После дона Бенито долго никто не выходил, но теперь все стояли молча – ждали, кто появится следующим. Потом какой-то пьяница громко заорал: «Qué salga el toro! Выпускай быка!» А вслед за ним кто-то, кто через окно следил за тем, что происходит внутри Ayuntamiento, крикнул: «Никто не собирается выходить! Они все молятся!» Тогда еще один пропойца завопил: «Тащите их оттуда! Давайте, вытаскивайте! Хватит им молиться!» Но и после этого долго никто не выходил, а потом я увидела на пороге человека.

Это был дон Федерико Гонсалес, хозяин мельницы и фуражной лавки, фашист из фашистов. Он был высокий, худой и зачесывал волосы от виска к виску, чтобы скрыть лысину. Видно, его вытащили прямо из постели, потому что он был босиком и в ночной рубашке, заправленной в брюки. С поднятыми руками, он шел впереди Пабло, который толкал его в спину стволами своего дробовика, пока не вступил в проход между шеренгами. Но стоило Пабло отойти от него и вернуться к дверям Ayutanmiento, как дон Федерико остановился, не в силах сделать больше ни шагу, и, подняв голову, простер руки к небу, будто хотел ухватиться за него.

«Гляди-ка, ему ноги отказали», – ухмыльнулся кто-то, а кто-то другой прокричал издали: «Что с вами, дон Федерико? Ходить разучились?» Но дон Федерико так и стоял, воздев руки к небу, и только тихо шевелил губами.

«Ну, ты, давай пошевеливайся», – крикнул ему Пабло с крыльца.

Дон Федерико продолжал стоять, не в состоянии сдвинуться с места. Один из пьянчуг ткнул его в бок ручкой цепа, и дон Федерико дернулся в сторону, как испуганная лошадь, но остался стоять все там же, с поднятыми руками и возведенным к небу взглядом.

Тут крестьянин, стоявший позади меня, сказал: «Позорище какое. Я против него ничего не имею, но надо кончать это представление». Он прошел до того места, где стоял дон Федерико, протолкался сквозь строй и, сказав: «С вашего позволения», огрел его шестом по голове.

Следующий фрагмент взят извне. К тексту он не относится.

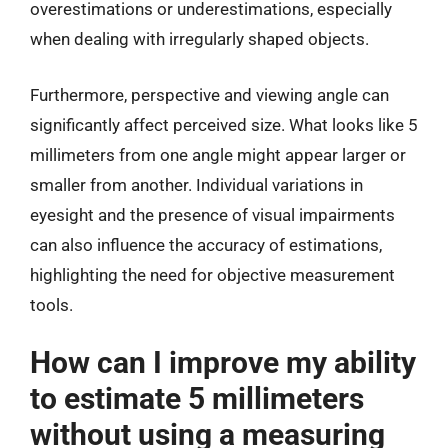
overestimations or underestimations, especially
when dealing with irregularly shaped objects.
Furthermore, perspective and viewing angle can
significantly affect perceived size. What looks like 5
millimeters from one angle might appear larger or
smaller from another. Individual variations in
eyesight and the presence of visual impairments
can also influence the accuracy of estimations,
highlighting the need for objective measurement
tools.
How can I improve my ability
to estimate 5 millimeters
without using a measuring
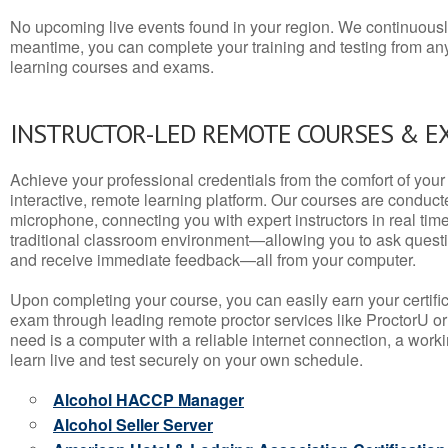
No upcoming live events found in your region. We continuousl
meantime, you can complete your training and testing from a
learning courses and exams.
INSTRUCTOR-LED REMOTE COURSES & E
Achieve your professional credentials from the comfort of your 
interactive, remote learning platform. Our courses are conduc
microphone, connecting you with expert instructors in real time. 
traditional classroom environment—allowing you to ask questio
and receive immediate feedback—all from your computer.
Upon completing your course, you can easily earn your certif
exam through leading remote proctor services like ProctorU or
need is a computer with a reliable internet connection, a wo
learn live and test securely on your own schedule.
Alcohol HACCP Manager
Alcohol Seller Server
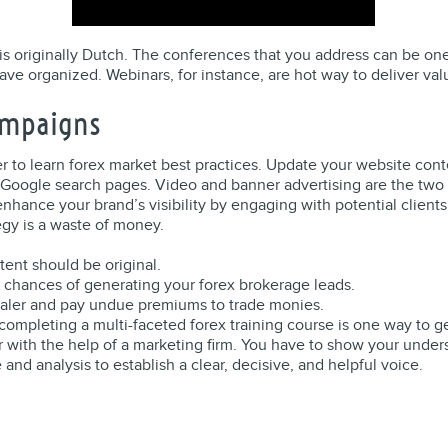
t is originally Dutch. The conferences that you address can be on
have organized. Webinars, for instance, are hot way to deliver va
ampaigns
er to learn forex market best practices. Update your website conte
 Google search pages. Video and banner advertising are the two m
enhance your brand’s visibility by engaging with potential client
egy is a waste of money.
ntent should be original.
 chances of generating your forex brokerage leads.
dealer and pay undue premiums to trade monies.
, completing a multi-faceted forex training course is one way to g
 with the help of a marketing firm. You have to show your under
 and analysis to establish a clear, decisive, and helpful voice.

Дон Федерико уронил руки, прикрыв ими лысину так, что длинные жидкие волосы выбились между пальцами, опустил голову и, защищая ее ладонями, бегом ринулся сквозь строй; удары сыпались ему на спину и на плечи, пока он не упал, и тогда стоявшие в конце строя подняли его и сбросили с обрыва. С того самого момента, когда вышел из Ayuntamiento, подталкиваемый дробовиком Пабло, он ни разу не открыл рта. Его только ноги не слушались, он не мог больше ими управлять.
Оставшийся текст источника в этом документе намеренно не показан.